A4. Describe the shape of the frequency distribution drawn in Exercise A3 in terms of modality and skewness. Is the number of falls normally distributed?
A5. If you wanted to display information on patients’ age using the data in Table 5, would you construct a histogram, bar graph, frequency polygon, or pie chart? Defend your selection, and then construct such a graph.
PART B EXERCISES
B1. Using the SPSS dataset Polit2SetA, create a frequency distribution for the variable racethn. You can do this by clicking on Analyze (on the top toolbar menu), then select Descriptive Statistics from the pull-down menu, then Frequencies.

This will bring up a dialog box (this is true in almost all SPSS menu options) in which you can designate the variables of interest and specify certain statistical or output options. For this exercise, click on the variable racethn (the fourth variable in the list) and then click on the arrow in the middle of the dialog box to move this variable into the list for analysis. Then click OK. Based on the output you have created, answer these questions:
(a)What percentage of women in this study were “White, not Hispanic”?
(b)Does the column for “Cumulative Percent” yield meaningful information for this variable?
B2. Re-run the frequency distribution for racethn. This time, use the toolbar with icons that is second from the top. Put the mouse pointer over the icons, from left to right. Find the icon (likely to be the fourth one) that has a “Tool Tip” that reads “Recall recently used dialogs” when you use the mouse pointer.

Recall recently used dialogs
Click on this icon—it will bring up a list of recently used analytic commands. The “Frequencies” command should be at the top of the list because it is the one most recently used, so using this “dialog recall” feature is a useful shortcut when running multiple analyses with different variables. For this run, when the Frequencies dialog box appears, click on the “Charts” pushbutton, and then select “Bar Chart” and “Percentages.” Compare the tabled versus graphic results from Exercises B1 and B2.
B3. Now execute the SPSS Frequency command once again for the variable higrade, highest grade of education for participants (Variable 6). (If you do this analysis right after the previous one, you will need to remove the variable racethn from the variable list with the arrow push button, and then move higrade into the list for analysis.) Examine the frequency distribution information and answer these questions:
(a)What percentage of women completed 16 years of education?
(b)What percentage of women had 10 years or less of education?
(c)How many women had exactly 12 years of education?
B4. Now focus on missing data for the variable higrade, using the same frequency distribution output as in Exercise B3. Answer these questions:
(a)How many cases altogether had valid information, and what percentage of the overall sample did these cases represent?
(b)How many different types of missing values were there?
(c)What were the missing value codes (available by looking at the Variable View screen of the Data Editor, or in the Codebook)?
(d)What do these missing values codes mean?
B5. Re-run the frequency distribution for higrade.

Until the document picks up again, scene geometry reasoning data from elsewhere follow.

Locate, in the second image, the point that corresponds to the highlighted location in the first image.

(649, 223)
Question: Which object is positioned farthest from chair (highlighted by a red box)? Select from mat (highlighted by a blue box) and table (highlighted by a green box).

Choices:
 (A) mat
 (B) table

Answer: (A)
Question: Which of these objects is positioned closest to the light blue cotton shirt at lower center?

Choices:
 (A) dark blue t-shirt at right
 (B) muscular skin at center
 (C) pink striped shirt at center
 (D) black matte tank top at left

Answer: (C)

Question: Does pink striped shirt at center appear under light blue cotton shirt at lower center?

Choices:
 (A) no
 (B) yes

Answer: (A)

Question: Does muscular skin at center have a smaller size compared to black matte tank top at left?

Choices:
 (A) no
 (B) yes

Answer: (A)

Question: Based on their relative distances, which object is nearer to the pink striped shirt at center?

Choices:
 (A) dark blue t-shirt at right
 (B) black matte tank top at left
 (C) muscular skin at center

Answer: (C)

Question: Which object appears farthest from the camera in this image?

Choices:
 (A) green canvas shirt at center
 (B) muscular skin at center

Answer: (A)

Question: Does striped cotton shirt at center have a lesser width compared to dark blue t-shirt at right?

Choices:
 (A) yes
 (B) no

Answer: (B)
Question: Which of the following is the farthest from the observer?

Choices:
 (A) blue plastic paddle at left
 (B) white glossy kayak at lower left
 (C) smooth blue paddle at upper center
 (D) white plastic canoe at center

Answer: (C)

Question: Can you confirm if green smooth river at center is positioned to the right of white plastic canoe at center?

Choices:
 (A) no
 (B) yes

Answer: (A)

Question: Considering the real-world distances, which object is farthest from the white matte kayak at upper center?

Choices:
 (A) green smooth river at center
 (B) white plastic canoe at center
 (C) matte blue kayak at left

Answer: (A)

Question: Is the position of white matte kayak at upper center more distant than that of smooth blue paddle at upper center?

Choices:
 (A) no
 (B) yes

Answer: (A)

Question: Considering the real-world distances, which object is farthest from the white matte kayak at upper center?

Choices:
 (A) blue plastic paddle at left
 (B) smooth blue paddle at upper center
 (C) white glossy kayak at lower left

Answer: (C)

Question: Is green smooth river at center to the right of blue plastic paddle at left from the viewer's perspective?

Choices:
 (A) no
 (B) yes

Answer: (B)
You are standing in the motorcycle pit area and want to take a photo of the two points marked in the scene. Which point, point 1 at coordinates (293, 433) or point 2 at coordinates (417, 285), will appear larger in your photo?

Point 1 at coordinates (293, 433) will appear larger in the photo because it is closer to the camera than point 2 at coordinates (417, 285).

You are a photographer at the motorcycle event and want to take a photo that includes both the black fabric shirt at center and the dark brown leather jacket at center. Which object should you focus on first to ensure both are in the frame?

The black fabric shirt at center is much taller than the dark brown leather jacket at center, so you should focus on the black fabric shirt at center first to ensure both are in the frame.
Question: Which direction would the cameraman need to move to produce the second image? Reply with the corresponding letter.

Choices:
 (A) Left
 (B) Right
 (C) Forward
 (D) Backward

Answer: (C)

This time, when the dialog box comes up, click the pushbutton for “Statistics.” When a new dialog box appears that asks which statistics you would like, click the “Skewness” and “Kurtosis” options that appear in the lower right section under the heading “Distribution.” Then return to the main dialog box (Click Continue) and click OK. Examine the resulting output and then answer these questions:
(a)What are the values for the skewness and kurtosis indexes?
(b)Based on the information shown on the output, would you conclude that this variable is normally distributed?
(c)How would you describe the distribution of scores?